Brilliant Books to Celebrate Women’s History Month in 2024
Middle-grade books
“The Chance to Fly” by by Ali Stroker and Stacy Davidowitz
After moving across the county, thirteen-year-old Natalie auditions for her school’s play and overcomes her insecurities about performing in a wheelchair. The author, Ali Stroker, made history as the first person in a wheelchair to appear on Broadway and win a Tony Award. Get ready to be inspired!
“Finding Wonders: Three Girls Who Changed Science” by Jeannine Atkins
This beautifully written novel tells the story of three girls in three different time periods as they grow up to become groundbreaking scientists. Maria Merian discovered the truth about metamorphosis; Mary Anning discovered fossils that changed our understanding of the past; and Maria Mitchell discovered a new comet. Celebrate the joy of discovery with this compelling book.
“Betty Before X” by Ilyasah Shabazz
This fictionalized life story of activist Dr. Betty Shabazz (Malcom X’s wife) is inspired by her real experiences and told by her daughter (author Ilyasah Shabazz) and novelist Renée Watson. As a child in Detroit in 1945, Betty didn’t feel quite at home. Betty finds confidence and purpose in volunteering and grows into American civil rights icon she is remembered as.
“Wild Girl: How to Have Incredible Outdoor Adventures” by Helen Skelton, illustrated by Liz Kay
In her illustrated memoir, Helen Skelton recounts her wild adventures around the world. She’s biked across the South Pole, run an ultramarathon across the Namib Desert, kayaked down the Amazon and walked along a high wire between the two towers of Battersea Power Station.

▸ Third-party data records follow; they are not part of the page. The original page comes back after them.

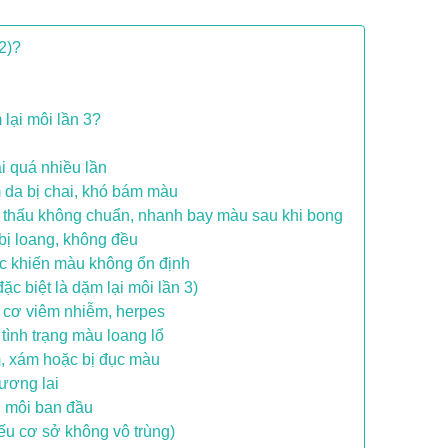
 2)?
 lại môi lần 3?
ại quá nhiều lần
m da bị chai, khó bám màu
thấu không chuẩn, nhanh bay màu sau khi bong
bị loang, không đều
ực khiến màu không ổn định
ặc biệt là dặm lại môi lần 3)
y cơ viêm nhiễm, herpes
tình trạng màu loang lổ
, xám hoặc bị đục màu
ương lai
i môi ban đầu
ếu cơ sở không vô trùng)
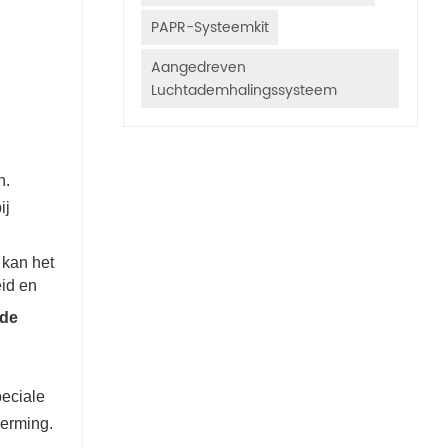
PAPR-Systeemkit
Aangedreven
Luchtademhalingssysteem
n.
ij
 kan het
id en
nde
peciale
herming.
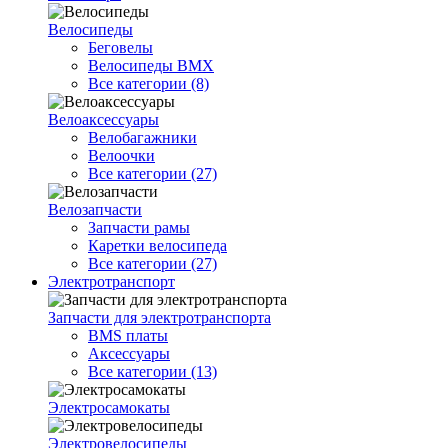
Велосипеды
Беговелы
Велосипеды BMX
Все категории (8)
Велоаксессуары
Велобагажники
Велоочки
Все категории (27)
Велозапчасти
Запчасти рамы
Каретки велосипеда
Все категории (27)
Электротранспорт
Запчасти для электротранспорта
BMS платы
Аксессуары
Все категории (13)
Электросамокаты
Электровелосипеды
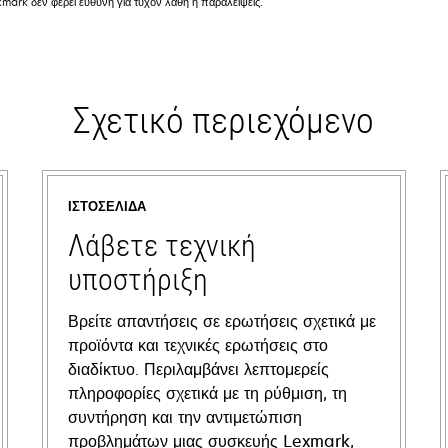
mark δεν φέρει ευθύνη για τυχόν λάθη ή παραλείψεις.
Σχετικό περιεχόμενο
ΙΣΤΟΣΕΛΊΔΑ
Λάβετε τεχνική
υποστήριξη
Βρείτε απαντήσεις σε ερωτήσεις σχετικά με
προϊόντα και τεχνικές ερωτήσεις στο
διαδίκτυο. Περιλαμβάνει λεπτομερείς
πληροφορίες σχετικά με τη ρύθμιση, τη
συντήρηση και την αντιμετώπιση
προβλημάτων μιας συσκευής Lexmark,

For each adventure, Skelton describes her training and adventure with illustrated gear lists, maps, photographs and her first-person account of how she felt on each stage of the journey. She concludes each chapter by suggesting “wild adventure” activities for readers, such as slacklining, hill running, paddleboarding or organizing epic snowball fights.
“Akissi: Tales of Mischief” by Marguerite Abouet, illustrated by Mathieu Sapin
The first in a trio of tales about Akissi, this book is about a spunky girl who lives on the Ivory Coast with her monkey, Boubou, know-it-all brother Fofana and the rest of her family. In this comic-style graphic novel, Akissi kicks footballs over walls, gets bitten by a snake in the cassava fields (don’t worry — Grandma Nan saves her), hosts movie nights at her house when she thinks Dad is at work, and does her best to avoid teachers and dentists.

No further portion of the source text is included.